Work request — Repeat the entries without change, omitting the pictures.
★ ★ ★ ★ ★
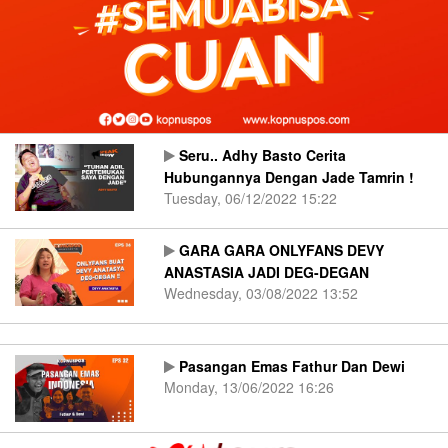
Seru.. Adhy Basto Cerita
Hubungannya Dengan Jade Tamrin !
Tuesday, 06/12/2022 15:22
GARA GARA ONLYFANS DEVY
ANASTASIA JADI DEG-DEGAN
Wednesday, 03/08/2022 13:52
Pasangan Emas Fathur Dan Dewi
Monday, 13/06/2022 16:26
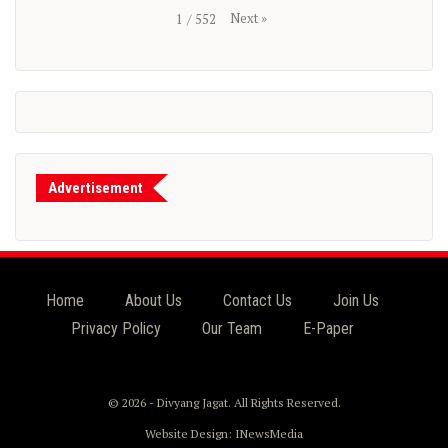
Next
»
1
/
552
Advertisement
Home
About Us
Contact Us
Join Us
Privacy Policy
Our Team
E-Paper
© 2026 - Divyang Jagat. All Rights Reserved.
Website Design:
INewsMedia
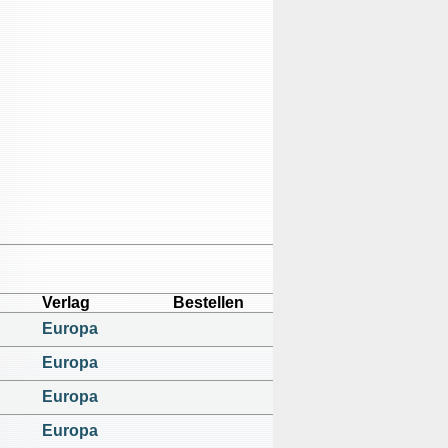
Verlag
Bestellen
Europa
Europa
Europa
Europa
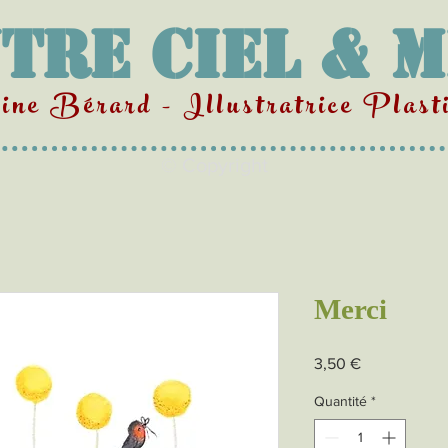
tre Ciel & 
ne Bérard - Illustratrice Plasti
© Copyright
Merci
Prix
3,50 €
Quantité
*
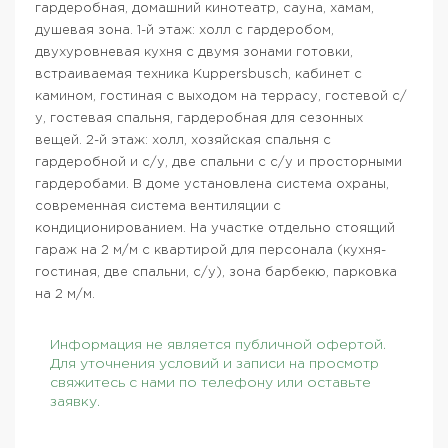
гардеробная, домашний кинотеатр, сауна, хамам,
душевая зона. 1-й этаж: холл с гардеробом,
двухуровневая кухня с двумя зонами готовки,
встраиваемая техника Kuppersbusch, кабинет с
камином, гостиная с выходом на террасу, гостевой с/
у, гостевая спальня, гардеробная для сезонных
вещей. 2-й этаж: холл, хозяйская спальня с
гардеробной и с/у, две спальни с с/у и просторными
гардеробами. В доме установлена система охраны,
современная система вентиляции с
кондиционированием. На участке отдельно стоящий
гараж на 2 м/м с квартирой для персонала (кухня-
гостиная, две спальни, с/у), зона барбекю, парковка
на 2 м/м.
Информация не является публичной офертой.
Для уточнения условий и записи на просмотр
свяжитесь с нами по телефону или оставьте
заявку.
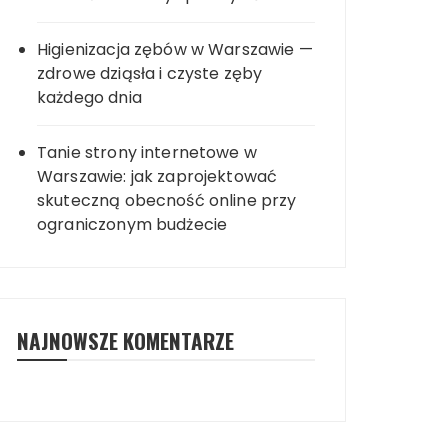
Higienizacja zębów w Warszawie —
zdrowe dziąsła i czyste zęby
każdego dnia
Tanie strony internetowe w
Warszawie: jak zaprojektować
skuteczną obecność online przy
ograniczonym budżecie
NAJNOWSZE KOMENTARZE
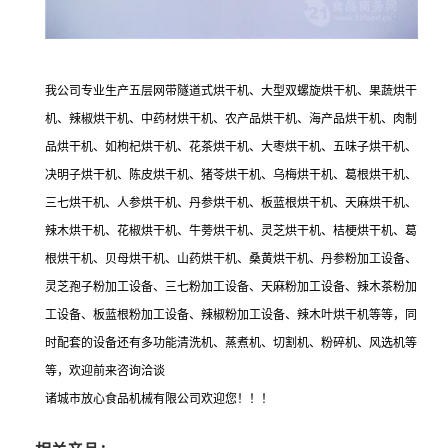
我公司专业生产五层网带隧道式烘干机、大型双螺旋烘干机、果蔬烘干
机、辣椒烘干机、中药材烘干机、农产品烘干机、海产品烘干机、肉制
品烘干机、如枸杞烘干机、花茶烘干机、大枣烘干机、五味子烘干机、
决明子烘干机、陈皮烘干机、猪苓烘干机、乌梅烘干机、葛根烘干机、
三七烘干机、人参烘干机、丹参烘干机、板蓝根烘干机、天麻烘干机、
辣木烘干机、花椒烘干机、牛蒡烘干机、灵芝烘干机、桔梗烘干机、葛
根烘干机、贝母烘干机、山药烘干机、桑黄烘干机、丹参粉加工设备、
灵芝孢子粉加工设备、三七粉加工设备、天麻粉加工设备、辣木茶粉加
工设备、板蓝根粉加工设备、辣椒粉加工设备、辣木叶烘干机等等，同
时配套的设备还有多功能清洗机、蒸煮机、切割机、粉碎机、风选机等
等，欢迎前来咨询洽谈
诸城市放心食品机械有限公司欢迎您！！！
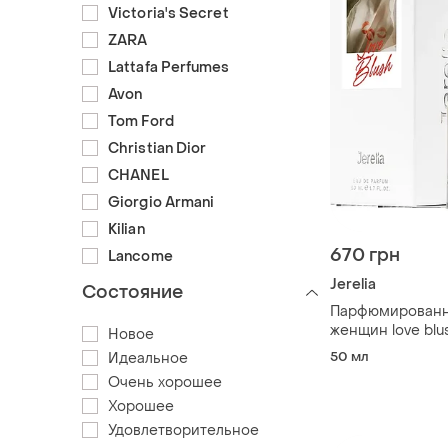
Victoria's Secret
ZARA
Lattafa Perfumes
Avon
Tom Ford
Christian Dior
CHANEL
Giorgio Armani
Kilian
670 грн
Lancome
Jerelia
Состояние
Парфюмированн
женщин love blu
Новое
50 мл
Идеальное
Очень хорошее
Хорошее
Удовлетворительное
★ ★ ★ ★ ★
Solution —
Seru.. Adhy Basto Cerita
Hubungannya Dengan Jade Tamrin !
Tuesday, 06/12/2022 15:22
GARA GARA ONLYFANS DEVY
ANASTASIA JADI DEG-DEGAN
Wednesday, 03/08/2022 13:52
Pasangan Emas Fathur Dan Dewi
Monday, 13/06/2022 16:26
Next
»
1
/
552
Advertisement
Home
About Us
Contact Us
Join Us
Privacy Policy
Our Team
E-Paper
© 2026 - Divyang Jagat. All Rights Reserved.
Website Design:
INewsMedia
Verlag
Bestellen
Europa
Europa
Europa
Europa
tre Ciel & 
ne Bérard - Illustratrice Plasti
© Copyright
Merci
Prix
3,50 €
Quantité
*
гардеробная, домашний кинотеатр, сауна, хамам,
душевая зона. 1-й этаж: холл с гардеробом,
двухуровневая кухня с двумя зонами готовки,
встраиваемая техника Kuppersbusch, кабинет с
камином, гостиная с выходом на террасу, гостевой с/
у, гостевая спальня, гардеробная для сезонных
вещей. 2-й этаж: холл, хозяйская спальня с
гардеробной и с/у, две спальни с с/у и просторными
гардеробами. В доме установлена система охраны,
современная система вентиляции с
кондиционированием. На участке отдельно стоящий
гараж на 2 м/м с квартирой для персонала (кухня-
гостиная, две спальни, с/у), зона барбекю, парковка
на 2 м/м.
Информация не является публичной офертой.
Для уточнения условий и записи на просмотр
свяжитесь с нами по телефону или оставьте
заявку.
Higienizacja zębów w Warszawie —
zdrowe dziąsła i czyste zęby
każdego dnia
Tanie strony internetowe w
Warszawie: jak zaprojektować
skuteczną obecność online przy
ograniczonym budżecie
NAJNOWSZE KOMENTARZE
我公司专业生产五层网带隧道式烘干机、大型双螺旋烘干机、果蔬烘干
机、辣椒烘干机、中药材烘干机、农产品烘干机、海产品烘干机、肉制
品烘干机、如枸杞烘干机、花茶烘干机、大枣烘干机、五味子烘干机、
决明子烘干机、陈皮烘干机、猪苓烘干机、乌梅烘干机、葛根烘干机、
三七烘干机、人参烘干机、丹参烘干机、板蓝根烘干机、天麻烘干机、
辣木烘干机、花椒烘干机、牛蒡烘干机、灵芝烘干机、桔梗烘干机、葛
根烘干机、贝母烘干机、山药烘干机、桑黄烘干机、丹参粉加工设备、
灵芝孢子粉加工设备、三七粉加工设备、天麻粉加工设备、辣木茶粉加
工设备、板蓝根粉加工设备、辣椒粉加工设备、辣木叶烘干机等等，同
时配套的设备还有多功能清洗机、蒸煮机、切割机、粉碎机、风选机等
等，欢迎前来咨询洽谈
诸城市放心食品机械有限公司欢迎您！！！
Victoria's Secret
ZARA
Lattafa Perfumes
Avon
Tom Ford
Christian Dior
CHANEL
Giorgio Armani
Kilian
670 грн
Lancome
Jerelia
Состояние
Парфюмированн
женщин love blu
Новое
50 мл
Идеальное
Очень хорошее
Хорошее
Удовлетворительное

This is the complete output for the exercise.